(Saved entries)

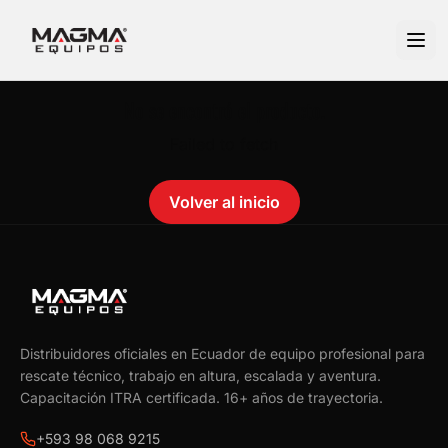
No se encontró el producto.
Failed to fetch
Volver al inicio
Distribuidores oficiales en Ecuador de equipo profesional para
rescate técnico, trabajo en altura, escalada y aventura.
Capacitación ITRA certificada.
16
+ años de trayectoria.
+593 98 068 9215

* **WORK TO BE COMPLETED**:
Print the data once more without any change, skipping each picture.

* **WRITTEN ANSWER**:
No se encontró el producto.
Failed to fetch
Volver al inicio
Distribuidores oficiales en Ecuador de equipo profesional para
rescate técnico, trabajo en altura, escalada y aventura.
Capacitación ITRA certificada.
16
+ años de trayectoria.
+593 98 068 9215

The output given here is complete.